EXCERPTED RECORDS START

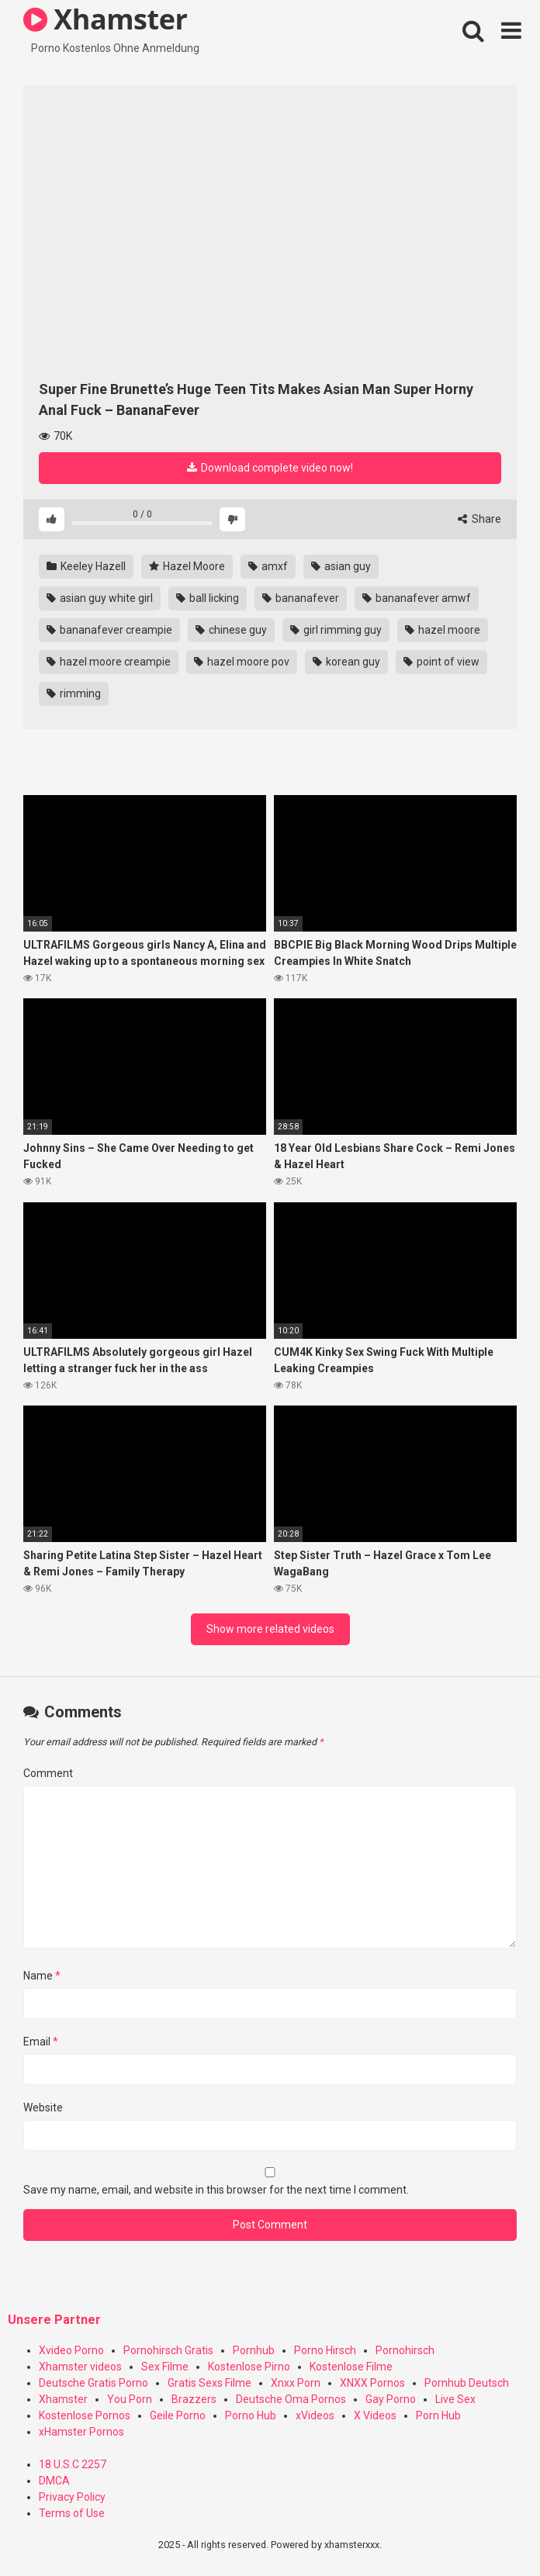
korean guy (346, 661)
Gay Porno (390, 2399)
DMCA (54, 2480)
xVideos (315, 2415)
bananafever (300, 598)
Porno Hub (250, 2415)
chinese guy (231, 630)
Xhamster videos (80, 2366)
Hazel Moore (187, 566)
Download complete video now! (270, 468)
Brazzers (193, 2399)
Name (42, 1975)
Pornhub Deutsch (466, 2383)
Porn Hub (438, 2415)
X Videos (375, 2415)
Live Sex (455, 2399)
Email (40, 2041)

EXCERPTED RECORDS END

◆ EXERCISE REQUIREMENTS ◆
Please set down exactly the lines running from the one with "Brazzers (193, 2399)" to the last line of the entries above, both of them included, and no others.

◆ FINISHED TASK ◆
Brazzers (193, 2399)
Name (42, 1975)
Pornhub Deutsch (466, 2383)
Porn Hub (438, 2415)
X Videos (375, 2415)
Live Sex (455, 2399)
Email (40, 2041)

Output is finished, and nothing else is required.